The Elements of Moral Philosophy is a 1986 ethics textbook by the philosophers James Rachels and Stuart Rachels. It explains a number of moral theories and topics, including cultural relativism, subjectivism, divine command theory, ethical egoism, social contract theory, utilitarianism, Kantian ethics, and deontology. The book uses real-life examples in explaining the theories.

The author considers some problems such as relativism and moral subjectivism, religion and its relations with morality, the ethical and psychological selfishness of people, at the same time that he shows us some very important normative theories, such as Kantianism, utilitarianism, ethics of virtue, feminist ethics, and contractualist theories. The book is not intended to give a clear and unified theory about the "truth" of all of the analyzed topics, but does make some judgements about them through rational argument.

== Topics ==

=== The moral ===
The book tells us that morality refers to, at the very least, the effort to guide our behavior for reasons. This refers to doing something for which there are better reasons while giving equal weight to the interests of each person who will be affected by what we do. It also gives us a clear picture of what it means to be morally responsible. He is someone who looks out impartially for the interests of everyone who is affected by his actions, someone who carefully distinguishes facts and evaluates their implications, someone who accepts principles of conduct after carefully analyzing them to be sure that are concrete, be willing to listen to reason even when it means for him to have to review his own previous convictions and finally be willing to act on the consequences of his consideration.

=== Ethical Egoism ===
Within the chapter of ethical egoism, it is discussed how people act in or carry out their activities in a disinterested way. Many people in the day to day carry out actions in which they help and benefit each other. Community work, donations, foundations and social service work are many examples of people who act in a disinterested way always thinking of helping their neighbor, however in this chapter a theory of human nature called "psychological selfishness" is mentioned in which tells us that no one is capable of acting disinterestedly since the aforementioned is an illusion and all people act always thinking in themselves.

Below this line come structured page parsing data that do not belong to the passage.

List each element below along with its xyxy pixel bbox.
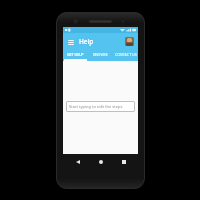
button[interactable]: Start typing to edit the steps xyxy=(66,101,135,112)
staticText: Help xyxy=(79,37,94,46)
staticText: GET HELP xyxy=(67,52,84,57)
button[interactable]: Home xyxy=(95,156,106,167)
staticText: Start typing to edit the steps xyxy=(69,104,123,109)
button[interactable]: Recent apps xyxy=(118,156,129,167)
staticText: BROWSE xyxy=(93,52,108,57)
button[interactable]: Back xyxy=(72,156,83,167)
button[interactable]: CONTACT US xyxy=(113,50,138,59)
button[interactable]: BROWSE xyxy=(88,50,113,59)
staticText: CONTACT US xyxy=(115,52,137,57)
button[interactable]: Account xyxy=(125,37,134,46)
button[interactable]: Navigation menu xyxy=(66,37,76,47)
button[interactable]: GET HELP xyxy=(63,50,88,59)
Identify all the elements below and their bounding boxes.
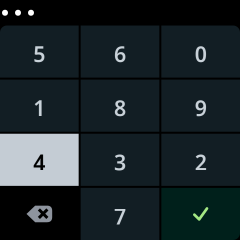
button[interactable]: 2 xyxy=(161,134,240,186)
button[interactable]: 3 xyxy=(81,134,159,186)
staticText: 4 xyxy=(33,148,45,176)
staticText: 1 xyxy=(33,94,45,122)
button[interactable]: 5 xyxy=(0,26,79,78)
button[interactable]: 6 xyxy=(81,26,159,78)
button[interactable]: 1 xyxy=(0,80,79,132)
staticText: 8 xyxy=(114,94,126,122)
button[interactable]: 7 xyxy=(81,188,159,240)
staticText: 7 xyxy=(114,202,126,230)
button[interactable]: 8 xyxy=(81,80,159,132)
staticText: 9 xyxy=(195,94,207,122)
staticText: 3 xyxy=(114,148,126,176)
staticText: 5 xyxy=(33,40,45,68)
button[interactable]: 9 xyxy=(161,80,240,132)
staticText: 6 xyxy=(114,40,126,68)
button[interactable]: Confirm xyxy=(161,188,240,240)
staticText: 2 xyxy=(195,148,207,176)
button[interactable]: 0 xyxy=(161,26,240,78)
button[interactable]: Delete xyxy=(0,188,79,240)
staticText: 0 xyxy=(195,40,207,68)
button[interactable]: 4 xyxy=(0,134,79,186)
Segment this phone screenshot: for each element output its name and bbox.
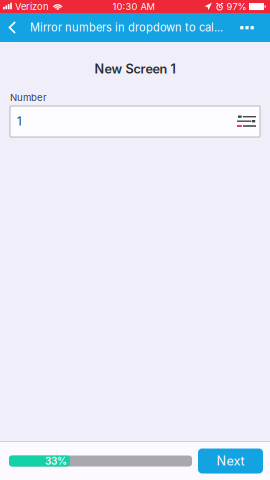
- button[interactable]: More options: [232, 13, 262, 42]
- staticText: Verizon: [15, 1, 49, 12]
- staticText: 10:30 AM: [112, 1, 154, 12]
- staticText: 1: [17, 115, 22, 128]
- button[interactable]: Back: [0, 13, 24, 42]
- staticText: New Screen 1: [94, 61, 176, 77]
- button[interactable]: Next: [198, 448, 263, 474]
- button[interactable]: 1: [10, 106, 260, 137]
- staticText: 97%: [226, 1, 246, 12]
- staticText: Next: [216, 453, 244, 469]
- staticText: 33%: [45, 455, 67, 467]
- staticText: Number: [10, 92, 47, 103]
- staticText: Mirror numbers in dropdown to cal...: [30, 21, 223, 34]
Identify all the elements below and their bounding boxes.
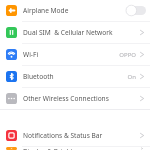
button[interactable]: Display & Brightness <box>0 147 150 150</box>
button[interactable]: Airplane Mode toggle <box>126 5 146 16</box>
staticText: Airplane Mode <box>23 6 126 15</box>
button[interactable]: Airplane Mode <box>0 0 150 21</box>
staticText: Notifications & Status Bar <box>23 131 139 140</box>
staticText: Dual SIM & Cellular Network <box>23 28 139 37</box>
staticText: Other Wireless Connections <box>23 94 139 103</box>
staticText: On <box>127 73 136 81</box>
button[interactable]: Bluetooth <box>0 66 150 87</box>
button[interactable]: Notifications & Status Bar <box>0 125 150 146</box>
staticText: Display & Brightness <box>23 147 139 150</box>
staticText: Bluetooth <box>23 72 127 81</box>
button[interactable]: Other Wireless Connections <box>0 88 150 109</box>
staticText: Wi-Fi <box>23 50 119 59</box>
staticText: OPPO <box>119 51 136 59</box>
button[interactable]: Wi-Fi <box>0 44 150 65</box>
button[interactable]: Dual SIM & Cellular Network <box>0 22 150 43</box>
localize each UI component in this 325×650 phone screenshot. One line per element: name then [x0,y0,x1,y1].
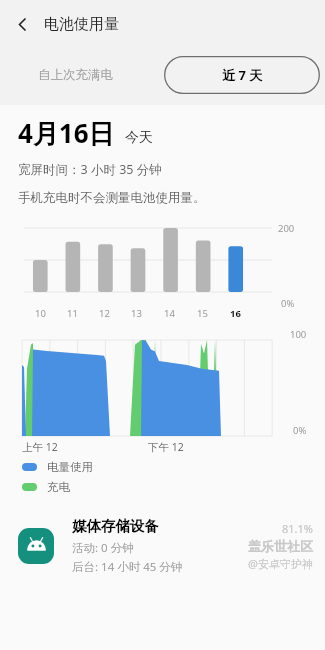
button[interactable]: 媒体存储设备 [0,508,325,584]
staticText: 10 [35,307,46,320]
staticText: 盖乐世社区 [248,538,313,554]
staticText: @安卓守护神 [248,556,313,571]
staticText: 充电 [47,480,70,494]
staticText: 自上次充满电 [38,67,113,83]
staticText: 活动: 0 分钟 [72,540,134,556]
staticText: 手机充电时不会测量电池使用量。 [18,190,206,206]
staticText: 12 [99,307,110,320]
staticText: 后台: 14 小时 45 分钟 [72,559,183,575]
staticText: 81.1% [282,521,313,536]
staticText: 0% [293,424,307,437]
staticText: 100 [290,328,307,341]
staticText: 媒体存储设备 [72,517,159,535]
staticText: 4月16日 [18,115,115,151]
staticText: 电量使用 [47,460,93,474]
staticText: 0% [281,297,295,310]
staticText: 宽屏时间：3 小时 35 分钟 [18,161,162,178]
staticText: 上午 12 [22,440,58,454]
staticText: 200 [278,222,295,235]
staticText: 15 [197,307,208,320]
staticText: 16 [230,307,241,320]
staticText: 下午 12 [148,440,184,454]
button[interactable]: Back [0,0,44,48]
staticText: 14 [164,307,175,320]
staticText: 近 7 天 [222,66,263,84]
staticText: 今天 [125,129,153,147]
staticText: 13 [131,307,142,320]
staticText: 11 [67,307,78,320]
staticText: 电池使用量 [44,15,119,34]
button[interactable]: 近 7 天 [164,56,320,94]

=== Does Morality depend on religion? ===
The discussion between whether there is a connection between morality and religion and its influence within it are topics that this chapter addresses. People's assumptions tend to see religious entities as moral representatives and take them as good moral advisers but it is because it is viewed from a non-religious perspective in which the world without religion is a cold and meaningless place for many people.

==Editions==
James Rachels wrote the first edition in 1986. He revised the book three times, adding a chapter on "The Ethics of Virtue" in 1993 and a chapter on "Feminism and the Ethics of Care" in 1999. The fourth edition appeared in 2003, the year Rachels died. Since then, his son Stuart has written the fifth edition and the sixth edition, which was released in April 2009. An eighth edition was released in October 2014, a ninth in May 2018 and a tenth in 2023. The book has been translated into Italian, Portuguese, Chinese, Indonesian, Korean, Spanish, Norwegian, Swedish, Persian and Albanian. It is known for its accessibility to a wide readership.